A repetição de uma rotina entediante, e a realização de tarefas mecanizadas e programadas são o alimento crucial do assassino temporal. São a ração fresca que nutre teus horrores. E se você deixa que assim seja, e se você permite que assim aconteça, esteja avisado de que o tédio assaltará tua casa sagrada, e de que tu serás a vítima primordial de teus golpes violentos e impiedosos.
Não te percas em teu próprio labirinto. Não deixe que o entupimento de seu precioso tempo ou a disponibilidade exagerada dele afete seus sentidos aguçados. Uma vez na estrada da escuridão e muito dificilmente alguém conseguirá te puxar pra fora. E a falta de sentido, essa serpente maldita que permeia teus gramados verde-limão e teus lagos cristalinos, ela o amaldiçoará eternamente em um ciclo tortuoso e interminável, repleto de sofrimento infindável e um infortúnio esmagador.
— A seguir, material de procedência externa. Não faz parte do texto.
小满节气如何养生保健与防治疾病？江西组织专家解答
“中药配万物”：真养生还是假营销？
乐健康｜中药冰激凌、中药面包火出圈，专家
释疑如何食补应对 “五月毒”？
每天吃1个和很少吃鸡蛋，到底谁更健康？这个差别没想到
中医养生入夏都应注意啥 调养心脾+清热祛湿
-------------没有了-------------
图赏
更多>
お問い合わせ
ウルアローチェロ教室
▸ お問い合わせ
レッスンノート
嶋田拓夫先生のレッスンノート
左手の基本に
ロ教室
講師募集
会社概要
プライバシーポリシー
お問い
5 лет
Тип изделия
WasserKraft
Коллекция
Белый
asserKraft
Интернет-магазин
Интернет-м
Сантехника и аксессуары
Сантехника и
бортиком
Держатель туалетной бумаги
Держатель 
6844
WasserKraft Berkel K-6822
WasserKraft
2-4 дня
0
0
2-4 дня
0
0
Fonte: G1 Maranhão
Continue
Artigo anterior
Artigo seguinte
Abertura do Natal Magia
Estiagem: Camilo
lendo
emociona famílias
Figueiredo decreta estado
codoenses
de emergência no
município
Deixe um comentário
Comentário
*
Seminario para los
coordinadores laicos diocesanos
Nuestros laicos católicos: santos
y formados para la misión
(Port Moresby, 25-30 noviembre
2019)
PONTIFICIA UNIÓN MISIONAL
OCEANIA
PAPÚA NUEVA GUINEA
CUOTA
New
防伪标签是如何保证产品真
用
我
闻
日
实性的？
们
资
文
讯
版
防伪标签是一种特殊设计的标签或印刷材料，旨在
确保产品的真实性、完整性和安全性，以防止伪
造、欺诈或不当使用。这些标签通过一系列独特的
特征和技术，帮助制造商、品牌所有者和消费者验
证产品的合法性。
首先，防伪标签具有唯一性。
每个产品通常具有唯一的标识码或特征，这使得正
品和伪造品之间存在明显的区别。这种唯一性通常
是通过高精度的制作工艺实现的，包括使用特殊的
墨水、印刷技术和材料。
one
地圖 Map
Pois o tempo que nos acompanha, é amigo e inimigo. É escudo e é espada. É mel e é veneno.
Mas há uma maneira de driblá-lo. Há uma maneira simples de fugir de seus horrores e percorrer outra estrada, longe de sua foice e das presas ofídicas do tédio e da falta de sentido. Tudo que você precisa fazer é abrir melhor os olhos, respirar com mais vontade, tocar com mais delicadeza, e sentir com muito, mas muito mais intensidade.
Essa é a minha principal arma contra esse monstro lendário. E a arte me proporciona todas as ferramentas de que necessito para construir minha muralha e manter meus soldados devidamente armados e preparados. É a minha paixão pela vida que me permite encarar a morte com menos de um centímetro de distância, a ponto de sentir o cheiro fétido e pútrido de teus órgãos esburacados e enegrecidos, e mesmo assim poder sorrir zombeteira e afastá-la com um empurrão. E mesmo que ela volte novamente por incontáveis vezes mais, eu serei capaz de repelir tua frieza com cada vez mais força, pois já experimentei o gosto amargo de seus encantos ambivalentes. E por mastigar o tédio, a falta de sentido e a morte todos juntos e depois cuspi-los, que eu pude perceber como a valsa da vida é imensamente melhor e muito mais grandiosa.
Mas essa batalha ainda não está ganha. E está longe de terminar…
O amor que sinto pela vida, o amor que sinto por tudo aquilo que aprecio e gosto, o amor que sinto pelos meus amigos, o amor que sinto por todos os mistérios que ainda pretendo descobrir, o amor que sinto por tudo aquilo me é atraente, o amor que sinto por toda a arte sincera que exprime suas entranhas multicoloridas, o amor que sinto por sentir todo esse amor, e o amor que me mantém viva por amar tanto mesmo não sendo amada, é o amor que repele a morte de mim, é tudo que mantém meus castelos em pé, imponentes, ilustres e deliciosamente de cabeça-pra-baixo…




Narlayne disse,
Abril 15, 2009 às 12:03 am
Amiga, achei esse texto muito bom. Vc não sabe como fico feliz por vc ter passado por cima desse monstro. Pq afinal essa mente brilhante ainda tem mto oq descobrir, e mta semente pra plantar nas cabeças de quem se depara com ela.
Mas qnto ao tédio e a falta de sentido, ela andou me cutucando. rsrs Só espero q ela não me pegue.